Swathes of farm land are still off limits in both government and rebel-held areas in the far north because so-called plastic blast mines from Pakistan and China - designed to blow the leg of the immediate victim - can still go off years later. "More than 50 percent of landmines out of one million have been cleared so far with the assistance of the international NGO's and the Sri Lanka Army," M.S Jayasinghe, Secretary of the Ministry of Nation Building and Development, told a news conference.
"All the landmines in Sri Lanka will be cleared by the end of 2008," he added.
Most of the blast mines were laid in Jaffna in the far north, and along the main A9 road that runs south through the Liberation Tigers of Tamil Eelam (LTTE) rebel stronghold of Kilinochchi.

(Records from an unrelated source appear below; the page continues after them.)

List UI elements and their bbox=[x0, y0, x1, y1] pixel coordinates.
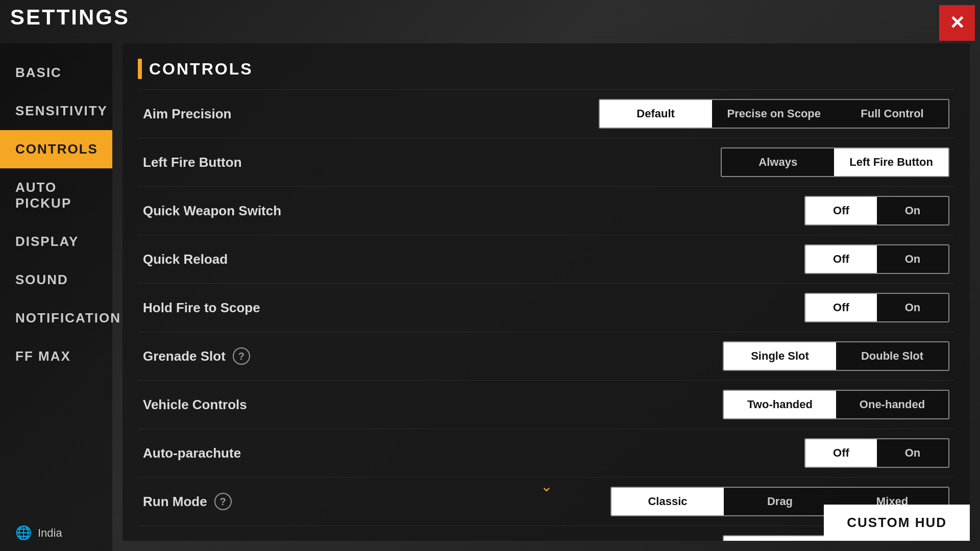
country-label: India bbox=[38, 527, 62, 540]
setting-row-auto-parachute: Auto-parachute Off On bbox=[138, 429, 954, 478]
section-header: CONTROLS bbox=[138, 59, 954, 79]
run-mode-label: Run Mode ? bbox=[143, 493, 610, 510]
left-fire-button-btn[interactable]: Left Fire Button bbox=[834, 148, 948, 176]
quick-reload-off-btn[interactable]: Off bbox=[805, 245, 877, 273]
setting-row-hold-fire: Hold Fire to Scope Off On bbox=[138, 284, 954, 332]
aim-precision-default-btn[interactable]: Default bbox=[600, 100, 712, 128]
grenade-slot-label: Grenade Slot ? bbox=[143, 347, 723, 365]
setting-row-quick-weapon: Quick Weapon Switch Off On bbox=[138, 187, 954, 235]
vehicle-controls-label: Vehicle Controls bbox=[143, 397, 723, 413]
sidebar-item-notification[interactable]: NOTIFICATION bbox=[0, 299, 112, 337]
setting-row-aim-precision: Aim Precision Default Precise on Scope F… bbox=[138, 89, 954, 138]
aim-precision-full-btn[interactable]: Full Control bbox=[836, 100, 948, 128]
setting-row-left-fire: Left Fire Button Always Left Fire Button bbox=[138, 138, 954, 187]
section-title: CONTROLS bbox=[149, 60, 253, 79]
close-button[interactable]: ✕ bbox=[939, 5, 975, 41]
left-fire-label: Left Fire Button bbox=[143, 155, 721, 170]
aim-precision-precise-btn[interactable]: Precise on Scope bbox=[712, 100, 836, 128]
vehicle-two-handed-btn[interactable]: Two-handed bbox=[724, 391, 836, 418]
sidebar-footer: 🌐 India bbox=[0, 515, 112, 551]
grenade-single-btn[interactable]: Single Slot bbox=[724, 342, 836, 370]
grenade-double-btn[interactable]: Double Slot bbox=[836, 342, 948, 370]
quick-weapon-on-btn[interactable]: On bbox=[877, 197, 948, 224]
quick-weapon-toggle: Off On bbox=[804, 196, 949, 226]
sidebar-item-controls[interactable]: CONTROLS bbox=[0, 130, 112, 168]
setting-row-vehicle-controls: Vehicle Controls Two-handed One-handed bbox=[138, 381, 954, 429]
grenade-slot-toggle: Single Slot Double Slot bbox=[723, 341, 949, 371]
hold-fire-off-btn[interactable]: Off bbox=[805, 294, 877, 321]
custom-hud-button[interactable]: CUSTOM HUD bbox=[824, 505, 970, 541]
globe-icon: 🌐 bbox=[15, 525, 32, 541]
section-accent bbox=[138, 59, 142, 79]
sidebar-item-sensitivity[interactable]: SENSITIVITY bbox=[0, 92, 112, 130]
sidebar-item-basic[interactable]: BASIC bbox=[0, 54, 112, 92]
run-mode-classic-btn[interactable]: Classic bbox=[611, 488, 724, 515]
auto-parachute-toggle: Off On bbox=[804, 438, 949, 468]
quick-reload-toggle: Off On bbox=[804, 244, 949, 274]
vehicle-one-handed-btn[interactable]: One-handed bbox=[836, 391, 948, 418]
sidebar-item-auto-pickup[interactable]: AUTO PICKUP bbox=[0, 168, 112, 222]
main-content: CONTROLS Aim Precision Default Precise o… bbox=[122, 43, 970, 541]
run-mode-drag-btn[interactable]: Drag bbox=[724, 488, 836, 515]
quick-reload-label: Quick Reload bbox=[143, 252, 804, 267]
in-game-tips-default-btn[interactable]: Default bbox=[724, 536, 836, 541]
setting-row-quick-reload: Quick Reload Off On bbox=[138, 235, 954, 284]
quick-reload-on-btn[interactable]: On bbox=[877, 245, 948, 273]
quick-weapon-label: Quick Weapon Switch bbox=[143, 203, 804, 219]
hold-fire-label: Hold Fire to Scope bbox=[143, 300, 804, 316]
aim-precision-toggle: Default Precise on Scope Full Control bbox=[599, 99, 949, 129]
hold-fire-on-btn[interactable]: On bbox=[877, 294, 948, 321]
sidebar-item-ff-max[interactable]: FF MAX bbox=[0, 337, 112, 375]
sidebar: BASIC SENSITIVITY CONTROLS AUTO PICKUP D… bbox=[0, 43, 112, 551]
vehicle-controls-toggle: Two-handed One-handed bbox=[723, 390, 949, 419]
settings-list: Aim Precision Default Precise on Scope F… bbox=[138, 89, 954, 541]
sidebar-item-display[interactable]: DISPLAY bbox=[0, 222, 112, 261]
grenade-slot-help-icon[interactable]: ? bbox=[233, 347, 250, 365]
left-fire-always-btn[interactable]: Always bbox=[722, 148, 834, 176]
auto-parachute-label: Auto-parachute bbox=[143, 445, 804, 461]
scroll-indicator: ⌄ bbox=[541, 478, 552, 495]
setting-row-grenade-slot: Grenade Slot ? Single Slot Double Slot bbox=[138, 332, 954, 381]
hold-fire-toggle: Off On bbox=[804, 293, 949, 322]
aim-precision-label: Aim Precision bbox=[143, 106, 599, 122]
page-title: SETTINGS bbox=[10, 5, 130, 30]
sidebar-item-sound[interactable]: SOUND bbox=[0, 261, 112, 299]
auto-parachute-off-btn[interactable]: Off bbox=[805, 439, 877, 467]
auto-parachute-on-btn[interactable]: On bbox=[877, 439, 948, 467]
quick-weapon-off-btn[interactable]: Off bbox=[805, 197, 877, 224]
left-fire-toggle: Always Left Fire Button bbox=[721, 147, 949, 177]
run-mode-help-icon[interactable]: ? bbox=[214, 493, 232, 510]
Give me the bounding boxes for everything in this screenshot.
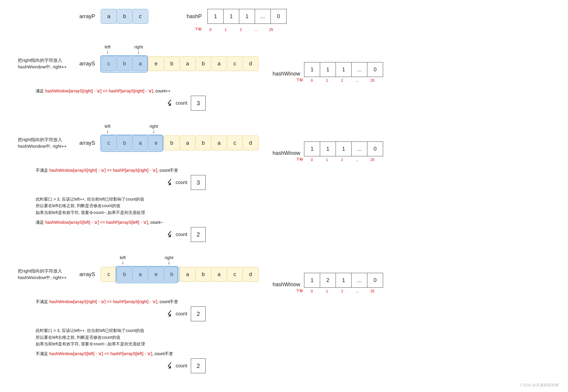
idx-val: 25: [263, 28, 279, 32]
cell: e: [148, 267, 164, 282]
arrow-icon: ↳: [164, 97, 176, 109]
hashW-label: hashWinow: [268, 281, 300, 288]
step-desc: 把right指向的字符放入hashWiondow中, right++: [18, 136, 71, 150]
cell: b: [117, 56, 133, 71]
cell: b: [117, 136, 133, 150]
cell: d: [243, 56, 259, 71]
cell: a: [132, 56, 148, 71]
cell: b: [195, 267, 211, 282]
cell: 2: [320, 273, 336, 288]
cell: a: [211, 267, 227, 282]
hashP-label: hashP: [184, 13, 202, 20]
cell: a: [211, 56, 227, 71]
idx-val: 2: [334, 78, 350, 83]
count-box: 2: [191, 358, 206, 373]
count-row: ↳ count 2: [166, 227, 550, 242]
cell: ...: [351, 62, 367, 77]
hashP-cells: 111...0: [208, 9, 287, 24]
arrow-icon: ↳: [164, 360, 176, 372]
cell: a: [180, 136, 196, 150]
idx-val: 25: [365, 78, 380, 83]
arrayP-label: arrayP: [71, 13, 95, 20]
explanation-para: 此时窗口 > 3, 应该让left++, 但当前left已经影响了count的值…: [36, 327, 550, 347]
hashW-cells: 121...0: [304, 273, 383, 288]
cell: a: [132, 267, 148, 282]
hashW-idx: 012...25: [304, 289, 380, 293]
cell: e: [148, 56, 164, 71]
cell: 1: [207, 9, 224, 24]
hashW-idx-label: 下标: [294, 288, 303, 293]
arrow-icon: ↳: [164, 229, 176, 240]
cell: c: [132, 9, 148, 24]
count-label: count: [176, 311, 187, 317]
hashW-idx-label: 下标: [294, 157, 303, 162]
left-pointer: left↓: [105, 44, 111, 54]
arrayS-cells: cbaebabacd: [101, 267, 259, 282]
cell: b: [164, 136, 180, 150]
cell: 1: [336, 62, 352, 77]
cell: 0: [367, 62, 383, 77]
hashW-idx-label: 下标: [294, 78, 303, 83]
idx-val: 2: [334, 158, 350, 162]
condition-text: 满足 hashWindow[arrayS[right] - 'a'] <= ha…: [36, 89, 550, 94]
cell: c: [227, 267, 243, 282]
idx-val: ...: [248, 28, 264, 32]
hashP-idx-label: 下标: [193, 27, 202, 32]
hashW-idx: 012...25: [304, 78, 380, 83]
count-box: 3: [191, 175, 206, 190]
hashW-label: hashWinow: [268, 71, 300, 77]
cell: 0: [367, 273, 383, 288]
cell: 1: [239, 9, 255, 24]
count-box: 2: [191, 306, 206, 321]
cell: d: [243, 136, 259, 150]
idx-val: 0: [203, 28, 218, 32]
count-row: ↳ count 3: [166, 175, 550, 190]
idx-val: 2: [334, 289, 350, 293]
arrayS-label: arrayS: [77, 271, 95, 278]
cell: b: [164, 267, 180, 282]
right-pointer: right↓: [165, 255, 173, 265]
count-box: 2: [191, 227, 206, 242]
cell: a: [180, 56, 196, 71]
cell: b: [164, 56, 180, 71]
cell: 1: [304, 273, 320, 288]
cell: ...: [351, 273, 367, 288]
arrayS-cells: cbaebabacd: [101, 136, 259, 150]
count-label: count: [176, 100, 187, 106]
arrayP-cells: abc: [101, 9, 148, 24]
arrow-icon: ↳: [164, 177, 176, 188]
idx-val: 0: [304, 78, 320, 83]
arrayS-label: arrayS: [77, 61, 95, 67]
cell: 1: [336, 141, 352, 156]
watermark: CSDN @灵魂相契的树: [520, 382, 559, 388]
idx-val: ...: [350, 289, 365, 293]
left-pointer: left↓: [105, 124, 111, 134]
cell: a: [132, 136, 148, 150]
idx-val: 1: [319, 158, 335, 162]
right-pointer: right↓: [134, 44, 143, 54]
hashW-cells: 111...0: [304, 141, 383, 156]
idx-val: 1: [218, 28, 233, 32]
count-label: count: [176, 363, 187, 369]
hashW-idx: 012...25: [304, 158, 380, 162]
condition-text: 不满足 hashWindow[arrayS[right] - 'a'] <= h…: [36, 168, 550, 173]
count-box: 3: [191, 96, 206, 111]
cell: 1: [336, 273, 352, 288]
explanation-para: 此时窗口 > 3, 应该让left++, 但当前left已经影响了count的值…: [36, 196, 550, 216]
cell: a: [101, 9, 117, 24]
cell: c: [101, 267, 117, 282]
idx-val: 0: [304, 158, 320, 162]
step-desc: 把right指向的字符放入hashWiondow中, right++: [18, 268, 71, 281]
cell: 0: [367, 141, 383, 156]
arrayS-label: arrayS: [77, 140, 95, 146]
cell: ...: [255, 9, 271, 24]
cell: d: [243, 267, 259, 282]
cell: c: [101, 136, 117, 150]
cell: 1: [304, 141, 320, 156]
arrow-icon: ↳: [164, 308, 176, 320]
idx-val: ...: [350, 78, 365, 83]
idx-val: 2: [233, 28, 248, 32]
idx-val: 25: [365, 158, 380, 162]
cell: c: [227, 136, 243, 150]
cell: 1: [320, 62, 336, 77]
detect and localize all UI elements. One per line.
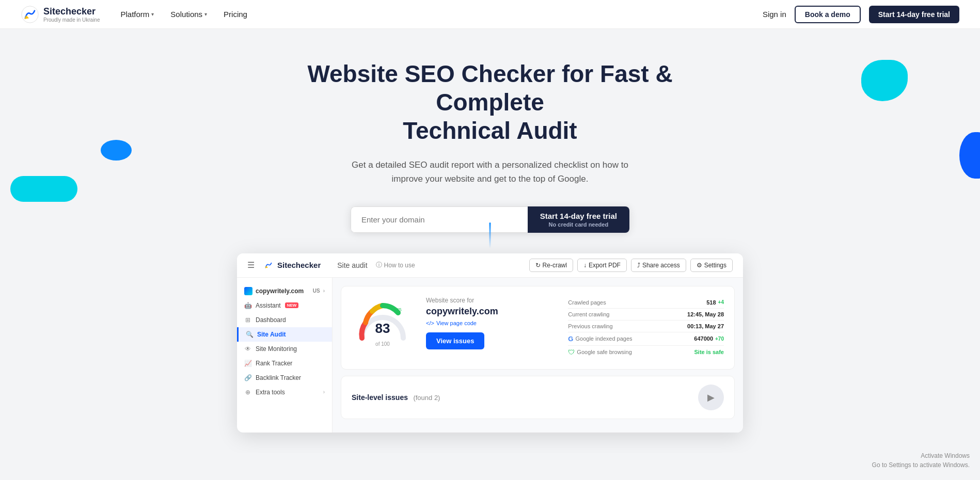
recrawl-icon: ↻ xyxy=(535,262,541,269)
view-issues-button[interactable]: View issues xyxy=(426,332,484,349)
book-demo-button[interactable]: Book a demo xyxy=(795,6,861,23)
sidebar-site-locale: US xyxy=(313,288,320,294)
gear-icon: ⚙ xyxy=(697,262,702,269)
chevron-down-icon: ▾ xyxy=(204,11,207,17)
sidebar-item-dashboard[interactable]: ⊞ Dashboard xyxy=(237,313,332,327)
cta-sub-label: No credit card needed xyxy=(549,221,609,228)
sidebar-site-row[interactable]: copywritely.com US › xyxy=(237,284,332,298)
logo-link[interactable]: Sitechecker Proudly made in Ukraine xyxy=(21,5,100,24)
issues-card: Site-level issues (found 2) ▶ xyxy=(341,376,735,419)
app-sidebar: copywritely.com US › 🤖 Assistant NEW ⊞ D… xyxy=(237,278,333,433)
dashboard-icon: ⊞ xyxy=(244,316,251,324)
chevron-right-icon: › xyxy=(323,389,325,395)
score-out-of: of 100 xyxy=(375,341,390,347)
svg-point-0 xyxy=(22,6,38,22)
app-logo: Sitechecker xyxy=(263,260,321,271)
stat-current-crawling: Current crawling 12:45, May 28 xyxy=(568,309,724,321)
nav-solutions[interactable]: Solutions ▾ xyxy=(170,10,207,19)
nav-platform[interactable]: Platform ▾ xyxy=(121,10,154,19)
stat-crawled-pages: Crawled pages 518 +4 xyxy=(568,297,724,309)
stat-google-indexed: G Google indexed pages 647000 +70 xyxy=(568,332,724,346)
site-audit-icon: 🔍 xyxy=(246,331,253,338)
nav-right: Sign in Book a demo Start 14-day free tr… xyxy=(763,6,959,23)
new-badge: NEW xyxy=(285,302,299,308)
blob-blue-right xyxy=(959,132,980,179)
score-for-label: Website score for xyxy=(426,297,556,304)
cta-main-label: Start 14-day free trial xyxy=(540,212,617,220)
backlink-icon: 🔗 xyxy=(244,374,251,381)
app-main: 83 ↑+45 of 100 Website score for copywri… xyxy=(333,278,743,433)
monitoring-icon: 👁 xyxy=(244,345,251,353)
navbar: Sitechecker Proudly made in Ukraine Plat… xyxy=(0,0,980,29)
chevron-down-icon: ▾ xyxy=(151,11,154,17)
app-preview: ☰ Sitechecker Site audit ⓘ How to use ↻ … xyxy=(237,253,743,433)
download-icon: ↓ xyxy=(583,262,587,269)
hamburger-icon[interactable]: ☰ xyxy=(247,260,255,270)
blob-cyan-left xyxy=(10,176,77,202)
blob-cyan-top xyxy=(861,60,908,101)
issues-count: (found 2) xyxy=(413,394,440,402)
score-domain: copywritely.com xyxy=(426,306,556,317)
nav-links: Platform ▾ Solutions ▾ Pricing xyxy=(121,10,763,19)
site-info: Website score for copywritely.com </> Vi… xyxy=(426,297,556,359)
site-favicon xyxy=(244,287,252,295)
nav-pricing[interactable]: Pricing xyxy=(224,10,247,19)
assistant-icon: 🤖 xyxy=(244,302,251,309)
svg-text:83: 83 xyxy=(375,321,390,336)
logo-icon xyxy=(21,5,39,24)
play-button[interactable]: ▶ xyxy=(698,385,724,410)
recrawl-button[interactable]: ↻ Re-crawl xyxy=(529,259,573,272)
sign-in-button[interactable]: Sign in xyxy=(763,10,786,19)
hero-title: Website SEO Checker for Fast & Complete … xyxy=(283,60,697,146)
app-body: copywritely.com US › 🤖 Assistant NEW ⊞ D… xyxy=(237,278,743,433)
export-pdf-button[interactable]: ↓ Export PDF xyxy=(577,259,627,272)
sidebar-item-monitoring[interactable]: 👁 Site Monitoring xyxy=(237,342,332,356)
code-icon: </> xyxy=(426,320,434,326)
issues-header: Site-level issues (found 2) xyxy=(352,393,440,402)
start-trial-button[interactable]: Start 14-day free trial No credit card n… xyxy=(528,206,629,233)
rank-tracker-icon: 📈 xyxy=(244,360,251,367)
stats-panel: Crawled pages 518 +4 Current crawling 12… xyxy=(568,297,724,359)
how-to-link[interactable]: ⓘ How to use xyxy=(376,261,415,269)
svg-text:↑+45: ↑+45 xyxy=(391,307,402,312)
sidebar-item-extra-tools[interactable]: ⊕ Extra tools › xyxy=(237,385,332,399)
logo-name: Sitechecker xyxy=(43,6,100,17)
app-toolbar: ↻ Re-crawl ↓ Export PDF ⤴ Share access ⚙… xyxy=(529,259,733,272)
stat-google-safe: 🛡 Google safe browsing Site is safe xyxy=(568,346,724,359)
hero-section: Website SEO Checker for Fast & Complete … xyxy=(0,29,980,253)
extra-tools-icon: ⊕ xyxy=(244,389,251,396)
app-topbar: ☰ Sitechecker Site audit ⓘ How to use ↻ … xyxy=(237,253,743,278)
score-gauge-wrap: 83 ↑+45 of 100 xyxy=(352,297,414,359)
sidebar-item-backlink[interactable]: 🔗 Backlink Tracker xyxy=(237,371,332,385)
score-gauge: 83 ↑+45 xyxy=(354,297,411,343)
blob-blue-small xyxy=(101,140,132,161)
domain-input[interactable] xyxy=(351,206,528,233)
sidebar-site-name: copywritely.com xyxy=(256,287,304,295)
settings-button[interactable]: ⚙ Settings xyxy=(690,259,733,272)
free-trial-button[interactable]: Start 14-day free trial xyxy=(869,6,959,23)
score-card: 83 ↑+45 of 100 Website score for copywri… xyxy=(341,286,735,370)
stat-previous-crawling: Previous crawling 00:13, May 27 xyxy=(568,321,724,332)
share-icon: ⤴ xyxy=(637,262,640,269)
view-code-link[interactable]: </> View page code xyxy=(426,320,556,326)
logo-sub: Proudly made in Ukraine xyxy=(43,17,100,23)
app-logo-icon xyxy=(263,260,274,271)
app-nav-label: Site audit xyxy=(337,261,367,269)
sidebar-item-site-audit[interactable]: 🔍 Site Audit xyxy=(237,327,332,342)
issues-title: Site-level issues xyxy=(352,393,408,402)
app-preview-wrapper: ☰ Sitechecker Site audit ⓘ How to use ↻ … xyxy=(0,253,980,453)
google-icon: G xyxy=(568,335,573,343)
shield-icon: 🛡 xyxy=(568,348,575,356)
info-icon: ⓘ xyxy=(376,261,382,269)
hero-subtitle: Get a detailed SEO audit report with a p… xyxy=(335,158,645,186)
sidebar-item-rank-tracker[interactable]: 📈 Rank Tracker xyxy=(237,356,332,371)
sidebar-item-assistant[interactable]: 🤖 Assistant NEW xyxy=(237,298,332,313)
cursor-decoration xyxy=(489,222,491,248)
chevron-right-icon: › xyxy=(323,288,325,294)
share-access-button[interactable]: ⤴ Share access xyxy=(631,259,686,272)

There are few of the deadlier fragmentation mines - used widely in Kosovo, Mozambique and Angola - which send shrapnel spinning in a much wider radius and can kill or maim several people in one go.
There are 2,500 de-miners working in the field, but some international demining groups were forced to cut back their operations amid an upsurge in violence and unrest in December and January that raised fears of a return to war.
A 2002 truce is still holding, but some deminers fear that their work could be undone if talks between the government and rebels fail and the foes resume a war that has already killed more than 64,000 people and displaced hundreds of thousands more.